Mahmood wanted to show others it’s possible to keep fit while observing Ramadan, as well as inspiring his three sons and raising a staggering £90,000 for families in Indonesia.
Fasting didn’t deter Mahmood who completed the marathon in four hours and 31 minutes, with more than 100 friends and family members.
He was joined by cyclists Christopher Coulter (first aid), Russell Khan (supporter) and Waqar Elahi (cameraman), with the event showcased live on Facebook.
“Lots of people say they don’t train as they find it too difficult. I thought I could do something. I started to do some research and it didn’t appear this had been done before,” he expressed.
The Muslim amateur runner had never run more than ten kilometers in one go before starting his training for this challenge. After finishing the race, he had to wait another hour for sunset to break his fast.
The dad of three never doubted he would make it all the way; “the last two kilometers were tough because I had a niggle in my left knee,” he said, “but I just blanked it out. My motivation is my sons Aayan, 13, Layth, 10, and Feroz, 9. This is to show them anything is possible if you’re motivated enough.”

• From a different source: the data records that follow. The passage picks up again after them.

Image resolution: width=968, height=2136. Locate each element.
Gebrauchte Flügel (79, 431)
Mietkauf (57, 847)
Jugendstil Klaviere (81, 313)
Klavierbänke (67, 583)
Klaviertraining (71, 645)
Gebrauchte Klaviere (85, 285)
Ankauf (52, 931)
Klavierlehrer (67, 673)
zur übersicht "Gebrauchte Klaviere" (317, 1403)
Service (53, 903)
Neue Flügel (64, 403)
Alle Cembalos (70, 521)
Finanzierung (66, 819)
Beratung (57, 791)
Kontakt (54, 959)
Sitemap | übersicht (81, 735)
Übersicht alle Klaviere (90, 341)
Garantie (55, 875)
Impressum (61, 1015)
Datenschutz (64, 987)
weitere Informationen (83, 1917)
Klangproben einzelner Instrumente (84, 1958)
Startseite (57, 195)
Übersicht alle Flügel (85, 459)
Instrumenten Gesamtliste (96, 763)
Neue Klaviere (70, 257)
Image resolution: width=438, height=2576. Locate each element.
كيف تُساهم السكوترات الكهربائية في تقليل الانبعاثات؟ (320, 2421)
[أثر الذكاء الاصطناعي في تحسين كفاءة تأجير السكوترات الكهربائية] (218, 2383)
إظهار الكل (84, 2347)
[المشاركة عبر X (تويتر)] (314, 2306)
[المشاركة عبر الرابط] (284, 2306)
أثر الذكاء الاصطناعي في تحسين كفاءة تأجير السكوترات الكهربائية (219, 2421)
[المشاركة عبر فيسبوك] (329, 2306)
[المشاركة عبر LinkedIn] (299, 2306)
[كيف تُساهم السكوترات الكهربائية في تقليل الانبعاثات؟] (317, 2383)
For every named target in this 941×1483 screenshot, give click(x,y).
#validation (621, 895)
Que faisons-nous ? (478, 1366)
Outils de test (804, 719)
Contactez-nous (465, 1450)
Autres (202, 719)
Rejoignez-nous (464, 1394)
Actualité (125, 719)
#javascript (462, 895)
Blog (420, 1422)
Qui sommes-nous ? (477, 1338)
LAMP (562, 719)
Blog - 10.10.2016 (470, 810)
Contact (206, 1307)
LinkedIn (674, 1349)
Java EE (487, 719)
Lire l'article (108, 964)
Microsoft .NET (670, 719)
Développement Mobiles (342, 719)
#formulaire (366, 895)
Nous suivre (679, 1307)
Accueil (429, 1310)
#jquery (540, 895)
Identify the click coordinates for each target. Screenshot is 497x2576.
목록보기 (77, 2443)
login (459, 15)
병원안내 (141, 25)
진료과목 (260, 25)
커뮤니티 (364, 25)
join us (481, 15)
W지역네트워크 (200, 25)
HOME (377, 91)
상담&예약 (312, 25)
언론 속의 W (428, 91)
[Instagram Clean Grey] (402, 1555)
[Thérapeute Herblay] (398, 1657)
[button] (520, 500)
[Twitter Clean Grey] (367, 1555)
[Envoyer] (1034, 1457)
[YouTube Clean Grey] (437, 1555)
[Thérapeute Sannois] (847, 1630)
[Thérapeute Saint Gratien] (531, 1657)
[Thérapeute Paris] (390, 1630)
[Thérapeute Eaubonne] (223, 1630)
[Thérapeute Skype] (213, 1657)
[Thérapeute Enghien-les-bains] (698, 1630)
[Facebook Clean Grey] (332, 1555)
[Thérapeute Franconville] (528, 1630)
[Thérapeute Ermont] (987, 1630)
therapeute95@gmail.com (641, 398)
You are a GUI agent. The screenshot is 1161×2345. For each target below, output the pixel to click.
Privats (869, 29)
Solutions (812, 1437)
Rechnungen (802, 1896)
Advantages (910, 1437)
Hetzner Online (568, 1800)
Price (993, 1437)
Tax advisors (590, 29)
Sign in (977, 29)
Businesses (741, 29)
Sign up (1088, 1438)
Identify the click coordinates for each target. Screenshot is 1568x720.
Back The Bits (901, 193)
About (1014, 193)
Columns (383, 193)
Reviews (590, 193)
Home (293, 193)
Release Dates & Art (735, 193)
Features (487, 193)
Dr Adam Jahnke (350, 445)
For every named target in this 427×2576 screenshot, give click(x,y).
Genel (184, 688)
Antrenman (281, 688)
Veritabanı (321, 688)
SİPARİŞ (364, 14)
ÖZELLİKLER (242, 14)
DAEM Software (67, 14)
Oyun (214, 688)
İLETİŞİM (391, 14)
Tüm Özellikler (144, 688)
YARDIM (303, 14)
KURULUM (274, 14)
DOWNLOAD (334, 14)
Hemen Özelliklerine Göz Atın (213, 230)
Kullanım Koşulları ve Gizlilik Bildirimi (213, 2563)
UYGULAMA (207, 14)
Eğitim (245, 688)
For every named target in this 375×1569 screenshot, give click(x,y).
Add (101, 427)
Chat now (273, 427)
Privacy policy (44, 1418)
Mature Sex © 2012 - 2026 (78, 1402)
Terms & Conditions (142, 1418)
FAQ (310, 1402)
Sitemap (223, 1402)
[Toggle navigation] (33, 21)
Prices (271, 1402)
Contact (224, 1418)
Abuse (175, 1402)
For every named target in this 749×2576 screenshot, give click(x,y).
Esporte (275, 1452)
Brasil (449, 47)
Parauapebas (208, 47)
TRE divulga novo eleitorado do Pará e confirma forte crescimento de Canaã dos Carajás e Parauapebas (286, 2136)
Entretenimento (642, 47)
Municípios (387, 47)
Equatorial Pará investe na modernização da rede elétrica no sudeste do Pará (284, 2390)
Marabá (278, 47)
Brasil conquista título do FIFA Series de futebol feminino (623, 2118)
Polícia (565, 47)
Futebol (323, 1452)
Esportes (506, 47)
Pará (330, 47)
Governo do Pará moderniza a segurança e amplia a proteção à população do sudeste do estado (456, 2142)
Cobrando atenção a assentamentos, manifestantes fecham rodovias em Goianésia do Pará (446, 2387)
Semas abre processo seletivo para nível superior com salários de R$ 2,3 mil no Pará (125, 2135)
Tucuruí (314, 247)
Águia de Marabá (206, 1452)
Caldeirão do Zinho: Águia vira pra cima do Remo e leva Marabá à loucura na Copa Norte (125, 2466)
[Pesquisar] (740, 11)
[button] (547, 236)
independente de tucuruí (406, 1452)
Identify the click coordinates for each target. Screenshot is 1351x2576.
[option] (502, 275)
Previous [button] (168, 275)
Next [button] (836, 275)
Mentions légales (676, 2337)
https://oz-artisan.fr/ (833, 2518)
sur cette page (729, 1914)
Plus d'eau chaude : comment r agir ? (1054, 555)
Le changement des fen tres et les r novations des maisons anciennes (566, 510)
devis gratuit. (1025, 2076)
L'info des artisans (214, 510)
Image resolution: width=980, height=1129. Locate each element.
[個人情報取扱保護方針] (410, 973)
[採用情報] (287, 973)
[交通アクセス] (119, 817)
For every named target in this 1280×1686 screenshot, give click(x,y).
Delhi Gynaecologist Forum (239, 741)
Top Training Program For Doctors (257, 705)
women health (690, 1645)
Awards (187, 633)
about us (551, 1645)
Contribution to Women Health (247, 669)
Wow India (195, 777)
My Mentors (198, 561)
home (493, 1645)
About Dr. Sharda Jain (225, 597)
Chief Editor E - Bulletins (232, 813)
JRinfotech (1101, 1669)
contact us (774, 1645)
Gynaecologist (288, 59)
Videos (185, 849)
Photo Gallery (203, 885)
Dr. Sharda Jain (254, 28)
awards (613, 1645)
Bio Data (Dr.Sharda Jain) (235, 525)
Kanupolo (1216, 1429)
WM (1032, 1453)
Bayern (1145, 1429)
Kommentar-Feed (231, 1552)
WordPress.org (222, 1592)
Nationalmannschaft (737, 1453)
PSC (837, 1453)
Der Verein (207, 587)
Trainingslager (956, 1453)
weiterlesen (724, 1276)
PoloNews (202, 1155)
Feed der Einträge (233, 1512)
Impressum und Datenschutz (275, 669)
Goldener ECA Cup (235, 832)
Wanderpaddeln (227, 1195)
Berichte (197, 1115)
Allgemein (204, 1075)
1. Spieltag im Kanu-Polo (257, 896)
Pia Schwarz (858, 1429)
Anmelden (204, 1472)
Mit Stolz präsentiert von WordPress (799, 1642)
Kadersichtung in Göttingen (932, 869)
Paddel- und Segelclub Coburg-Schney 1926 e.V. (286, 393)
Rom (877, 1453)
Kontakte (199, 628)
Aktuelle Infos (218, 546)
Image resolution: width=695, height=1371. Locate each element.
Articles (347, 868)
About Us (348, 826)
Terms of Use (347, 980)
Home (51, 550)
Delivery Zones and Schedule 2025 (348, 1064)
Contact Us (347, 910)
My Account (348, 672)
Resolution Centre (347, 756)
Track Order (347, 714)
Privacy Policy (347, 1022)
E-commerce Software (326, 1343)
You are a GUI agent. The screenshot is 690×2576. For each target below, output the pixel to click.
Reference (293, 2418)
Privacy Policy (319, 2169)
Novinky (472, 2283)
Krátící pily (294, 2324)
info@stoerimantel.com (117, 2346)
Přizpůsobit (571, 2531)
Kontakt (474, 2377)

Money raised by Mahmood is going to the New Home New Start project, which is providing homes for families living in Sulawesi, Indonesia, where many don’t have adequate toilet or kitchen facilities.
He’ll soon meet landowners and builders and will be helping to build the homes. Moreover, the Ramadan Run will return next year but with a 3k, 5k, 10k, half marathon or full marathon for all people to take part in.
Peterborough is an English cathedral city with a population of 196,640 in 2015. About 56.7% of the city’s residents classified themselves as Christian in the 2011 Census. The city has a higher percentage of Muslims than England as a whole (9.4% compared to 5% nationally).
The majority of Muslims reside in the Millfield, West Town and New England areas of the city, where two large mosques including Faidhan-e-Madina Mosque are based.
The motivation behind Mahmood’s charity campaign is the fact that Muslims dedicate their time during Ramadan to get closer to Allah through prayer, charity, self-restraint, and good deeds.